Description of the task:
For this task, output every entry below exactly and omit the pictures.

[Data records]
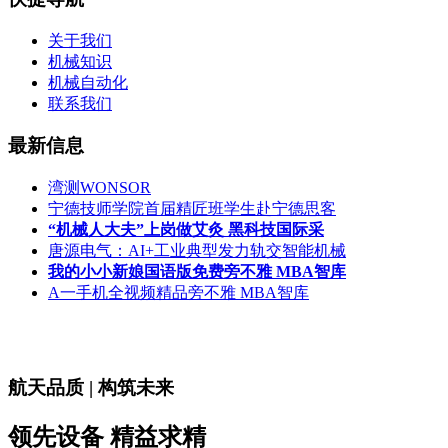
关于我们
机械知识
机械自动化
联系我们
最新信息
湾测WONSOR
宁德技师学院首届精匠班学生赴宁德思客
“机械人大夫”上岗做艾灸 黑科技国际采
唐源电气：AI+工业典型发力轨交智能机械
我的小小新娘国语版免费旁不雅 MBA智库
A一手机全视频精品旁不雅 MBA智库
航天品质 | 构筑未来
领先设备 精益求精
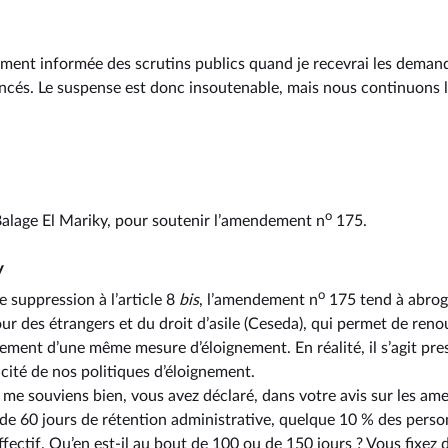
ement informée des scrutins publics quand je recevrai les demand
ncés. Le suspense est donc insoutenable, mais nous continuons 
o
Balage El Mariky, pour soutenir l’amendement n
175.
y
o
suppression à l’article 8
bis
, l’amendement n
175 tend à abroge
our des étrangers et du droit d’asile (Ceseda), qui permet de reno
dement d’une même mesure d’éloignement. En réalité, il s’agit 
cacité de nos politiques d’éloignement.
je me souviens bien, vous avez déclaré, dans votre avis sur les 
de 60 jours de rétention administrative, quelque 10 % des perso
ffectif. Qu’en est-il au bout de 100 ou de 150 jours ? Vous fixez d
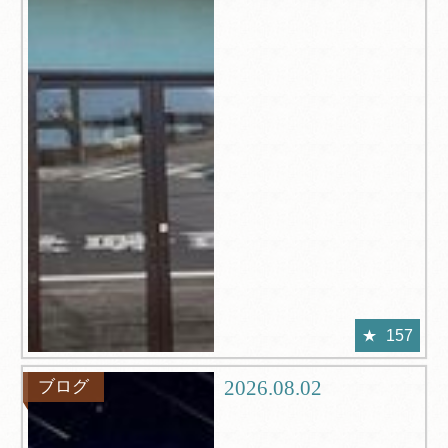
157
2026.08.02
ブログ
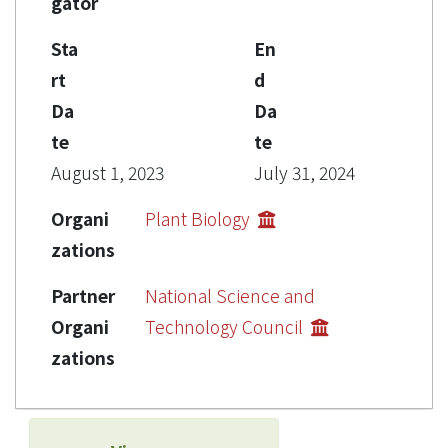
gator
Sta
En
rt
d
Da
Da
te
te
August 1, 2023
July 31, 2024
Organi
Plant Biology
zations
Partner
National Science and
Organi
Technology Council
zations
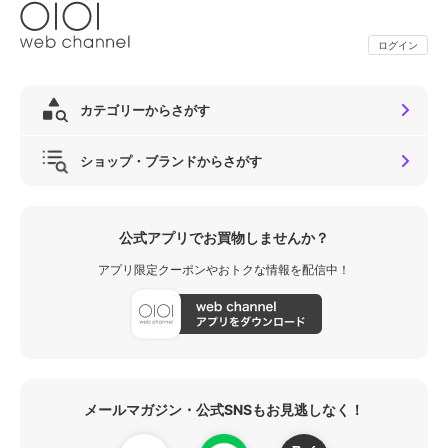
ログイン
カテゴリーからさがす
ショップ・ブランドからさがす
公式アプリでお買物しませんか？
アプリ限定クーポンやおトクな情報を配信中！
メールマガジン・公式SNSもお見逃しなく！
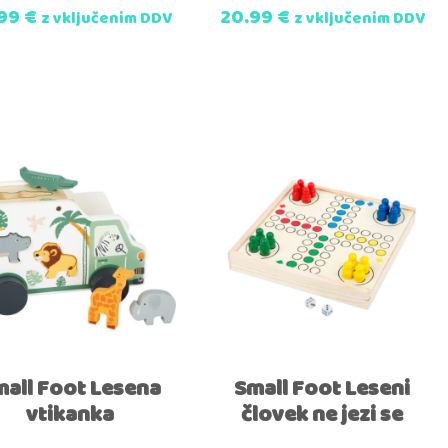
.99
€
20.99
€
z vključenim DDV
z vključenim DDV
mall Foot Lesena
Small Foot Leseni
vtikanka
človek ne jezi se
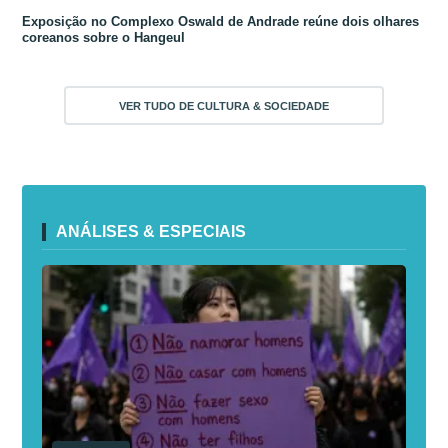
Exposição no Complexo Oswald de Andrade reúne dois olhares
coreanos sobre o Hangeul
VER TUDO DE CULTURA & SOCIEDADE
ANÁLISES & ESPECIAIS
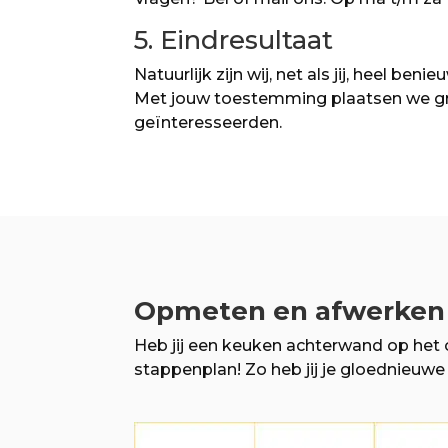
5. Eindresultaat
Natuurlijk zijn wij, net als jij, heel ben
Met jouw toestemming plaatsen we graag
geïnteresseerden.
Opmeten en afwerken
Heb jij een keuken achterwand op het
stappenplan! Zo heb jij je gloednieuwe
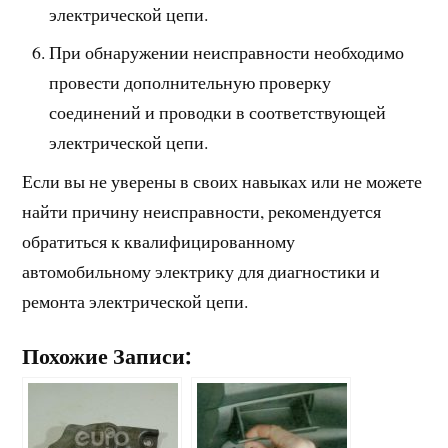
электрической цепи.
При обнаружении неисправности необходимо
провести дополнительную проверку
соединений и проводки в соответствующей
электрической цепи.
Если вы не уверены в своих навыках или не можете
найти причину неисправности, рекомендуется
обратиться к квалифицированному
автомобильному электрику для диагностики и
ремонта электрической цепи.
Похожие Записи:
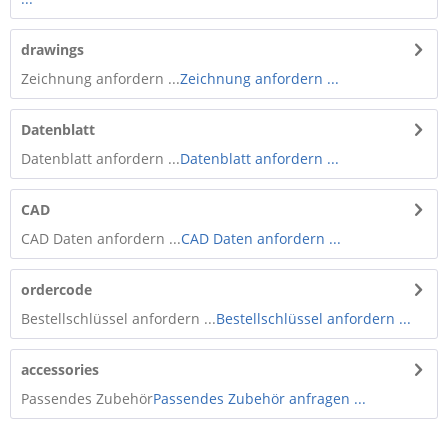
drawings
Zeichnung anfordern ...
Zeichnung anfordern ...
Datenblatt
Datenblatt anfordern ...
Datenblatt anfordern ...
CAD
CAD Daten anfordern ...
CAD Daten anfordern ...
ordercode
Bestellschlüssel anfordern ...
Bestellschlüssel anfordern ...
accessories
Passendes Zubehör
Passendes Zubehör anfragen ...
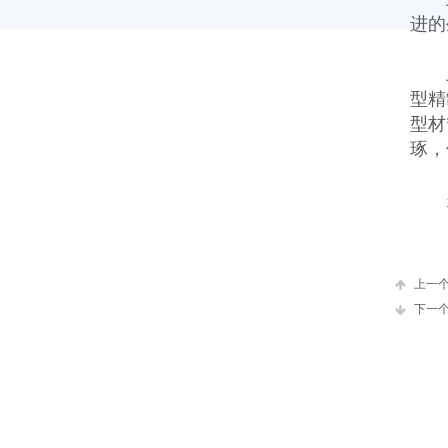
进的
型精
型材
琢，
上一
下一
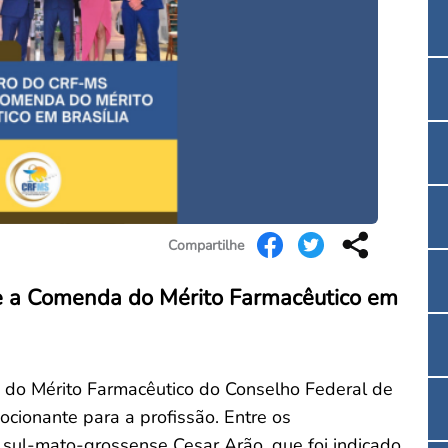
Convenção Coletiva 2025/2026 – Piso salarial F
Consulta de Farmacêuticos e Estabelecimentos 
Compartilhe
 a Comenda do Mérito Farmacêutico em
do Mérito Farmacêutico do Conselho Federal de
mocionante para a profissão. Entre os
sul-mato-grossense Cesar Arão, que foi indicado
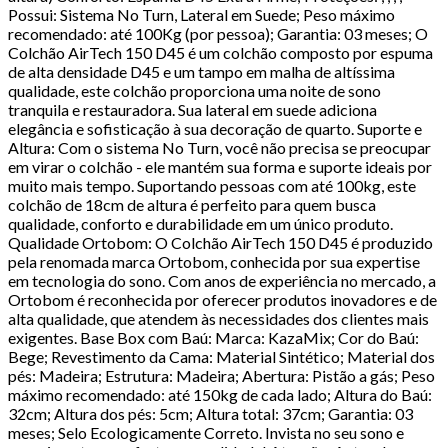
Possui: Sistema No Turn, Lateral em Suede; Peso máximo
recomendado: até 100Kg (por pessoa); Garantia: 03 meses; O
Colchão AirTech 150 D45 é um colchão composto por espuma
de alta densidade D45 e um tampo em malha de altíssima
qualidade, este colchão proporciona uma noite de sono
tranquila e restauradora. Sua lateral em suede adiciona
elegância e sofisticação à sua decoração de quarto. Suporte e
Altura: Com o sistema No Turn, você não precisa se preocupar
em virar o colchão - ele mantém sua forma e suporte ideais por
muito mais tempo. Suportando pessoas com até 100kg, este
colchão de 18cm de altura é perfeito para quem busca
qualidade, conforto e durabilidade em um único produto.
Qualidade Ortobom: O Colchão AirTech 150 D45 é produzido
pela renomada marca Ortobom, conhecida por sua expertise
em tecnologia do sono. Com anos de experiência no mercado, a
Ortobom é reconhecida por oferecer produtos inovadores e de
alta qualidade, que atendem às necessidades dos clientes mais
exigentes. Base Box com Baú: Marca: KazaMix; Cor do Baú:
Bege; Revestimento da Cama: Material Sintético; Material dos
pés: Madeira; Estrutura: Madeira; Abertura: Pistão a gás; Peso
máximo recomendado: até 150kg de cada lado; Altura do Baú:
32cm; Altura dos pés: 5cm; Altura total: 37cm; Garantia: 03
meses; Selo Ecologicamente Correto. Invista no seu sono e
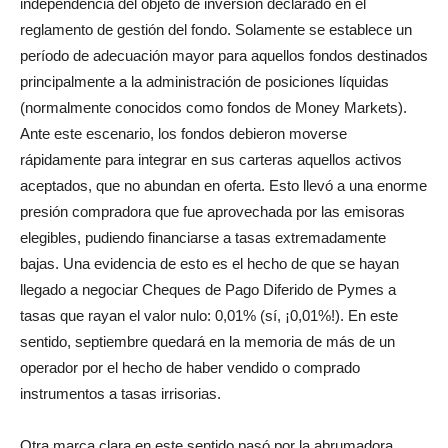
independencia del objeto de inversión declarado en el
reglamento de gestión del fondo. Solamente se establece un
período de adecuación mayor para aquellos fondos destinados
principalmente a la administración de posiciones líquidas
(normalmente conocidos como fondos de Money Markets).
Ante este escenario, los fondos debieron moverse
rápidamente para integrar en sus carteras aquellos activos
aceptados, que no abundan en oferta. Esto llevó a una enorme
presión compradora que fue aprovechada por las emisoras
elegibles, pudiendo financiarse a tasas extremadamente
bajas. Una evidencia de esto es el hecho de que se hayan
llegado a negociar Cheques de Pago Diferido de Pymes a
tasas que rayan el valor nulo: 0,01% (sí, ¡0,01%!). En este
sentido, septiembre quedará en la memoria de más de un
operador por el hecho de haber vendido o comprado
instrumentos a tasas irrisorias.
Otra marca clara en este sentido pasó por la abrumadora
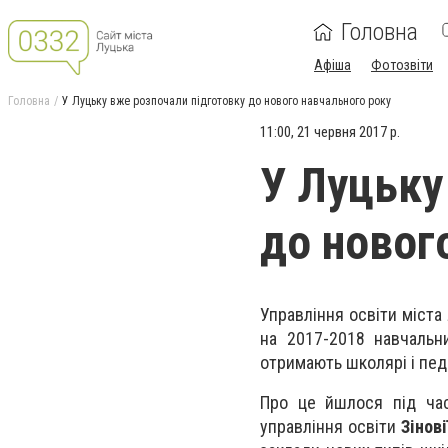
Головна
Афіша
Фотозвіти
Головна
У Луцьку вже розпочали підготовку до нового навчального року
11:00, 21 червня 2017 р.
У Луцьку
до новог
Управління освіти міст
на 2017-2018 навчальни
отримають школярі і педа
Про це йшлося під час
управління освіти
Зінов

Solution for this exercise:
关于我们
机械知识
机械自动化
联系我们
最新信息
湾测WONSOR
宁德技师学院首届精匠班学生赴宁德思客
“机械人大夫”上岗做艾灸 黑科技国际采
唐源电气：AI+工业典型发力轨交智能机械
我的小小新娘国语版免费旁不雅 MBA智库
A一手机全视频精品旁不雅 MBA智库
航天品质 | 构筑未来
领先设备 精益求精
ement informée des scrutins publics quand je recevrai les demand
ncés. Le suspense est donc insoutenable, mais nous continuons 
o
Balage El Mariky, pour soutenir l’amendement n
175.
y
o
suppression à l’article 8
bis
, l’amendement n
175 tend à abroge
our des étrangers et du droit d’asile (Ceseda), qui permet de reno
dement d’une même mesure d’éloignement. En réalité, il s’agit 
cacité de nos politiques d’éloignement.
je me souviens bien, vous avez déclaré, dans votre avis sur les 
de 60 jours de rétention administrative, quelque 10 % des perso
ffectif. Qu’en est-il au bout de 100 ou de 150 jours ? Vous fixez d
157
2026.08.02
ブログ
gator
Sta
En
rt
d
Da
Da
te
te
August 1, 2023
July 31, 2024
Organi
Plant Biology
zations
Partner
National Science and
Organi
Technology Council
zations
ログイン
カテゴリーからさがす
ショップ・ブランドからさがす
公式アプリでお買物しませんか？
アプリ限定クーポンやおトクな情報を配信中！
メールマガジン・公式SNSもお見逃しなく！
.99
€
20.99
€
z vključenim DDV
z vključenim DDV
mall Foot Lesena
Small Foot Leseni
vtikanka
človek ne jezi se
Exposição no Complexo Oswald de Andrade reúne dois olhares
coreanos sobre o Hangeul
VER TUDO DE CULTURA & SOCIEDADE
ANÁLISES & ESPECIAIS
5. Eindresultaat
Natuurlijk zijn wij, net als jij, heel ben
Met jouw toestemming plaatsen we graag
geïnteresseerden.
Opmeten en afwerken
Heb jij een keuken achterwand op het
stappenplan! Zo heb jij je gloednieuwe
электрической цепи.
При обнаружении неисправности необходимо
провести дополнительную проверку
соединений и проводки в соответствующей
электрической цепи.
Если вы не уверены в своих навыках или не можете
найти причину неисправности, рекомендуется
обратиться к квалифицированному
автомобильному электрику для диагностики и
ремонта электрической цепи.
Похожие Записи:
drawings
Zeichnung anfordern ...
Zeichnung anfordern ...
Datenblatt
Datenblatt anfordern ...
Datenblatt anfordern ...
CAD
CAD Daten anfordern ...
CAD Daten anfordern ...
ordercode
Bestellschlüssel anfordern ...
Bestellschlüssel anfordern ...
accessories
Passendes Zubehör
Passendes Zubehör anfragen ...
进的
型精
型材
琢，
上一
下一
Convenção Coletiva 2025/2026 – Piso salarial F
Consulta de Farmacêuticos e Estabelecimentos 
Compartilhe
 a Comenda do Mérito Farmacêutico em
do Mérito Farmacêutico do Conselho Federal de
mocionante para a profissão. Entre os
sul-mato-grossense Cesar Arão, que foi indicado
Possui: Sistema No Turn, Lateral em Suede; Peso máximo
recomendado: até 100Kg (por pessoa); Garantia: 03 meses; O
Colchão AirTech 150 D45 é um colchão composto por espuma
de alta densidade D45 e um tampo em malha de altíssima
qualidade, este colchão proporciona uma noite de sono
tranquila e restauradora. Sua lateral em suede adiciona
elegância e sofisticação à sua decoração de quarto. Suporte e
Altura: Com o sistema No Turn, você não precisa se preocupar
em virar o colchão - ele mantém sua forma e suporte ideais por
muito mais tempo. Suportando pessoas com até 100kg, este
colchão de 18cm de altura é perfeito para quem busca
qualidade, conforto e durabilidade em um único produto.
Qualidade Ortobom: O Colchão AirTech 150 D45 é produzido
pela renomada marca Ortobom, conhecida por sua expertise
em tecnologia do sono. Com anos de experiência no mercado, a
Ortobom é reconhecida por oferecer produtos inovadores e de
alta qualidade, que atendem às necessidades dos clientes mais
exigentes. Base Box com Baú: Marca: KazaMix; Cor do Baú:
Bege; Revestimento da Cama: Material Sintético; Material dos
pés: Madeira; Estrutura: Madeira; Abertura: Pistão a gás; Peso
máximo recomendado: até 150kg de cada lado; Altura do Baú:
32cm; Altura dos pés: 5cm; Altura total: 37cm; Garantia: 03
meses; Selo Ecologicamente Correto. Invista no seu sono e
independencia del objeto de inversión declarado en el
reglamento de gestión del fondo. Solamente se establece un
período de adecuación mayor para aquellos fondos destinados
principalmente a la administración de posiciones líquidas
(normalmente conocidos como fondos de Money Markets).
Ante este escenario, los fondos debieron moverse
rápidamente para integrar en sus carteras aquellos activos
aceptados, que no abundan en oferta. Esto llevó a una enorme
presión compradora que fue aprovechada por las emisoras
elegibles, pudiendo financiarse a tasas extremadamente
bajas. Una evidencia de esto es el hecho de que se hayan
llegado a negociar Cheques de Pago Diferido de Pymes a
tasas que rayan el valor nulo: 0,01% (sí, ¡0,01%!). En este
sentido, septiembre quedará en la memoria de más de un
operador por el hecho de haber vendido o comprado
instrumentos a tasas irrisorias.
Otra marca clara en este sentido pasó por la abrumadora
Головна
Афіша
Фотозвіти
Головна
У Луцьку вже розпочали підготовку до нового навчального року
11:00, 21 червня 2017 р.
У Луцьку
до новог
Управління освіти міст
на 2017-2018 навчальни
отримають школярі і педа
Про це йшлося під час
управління освіти
Зінов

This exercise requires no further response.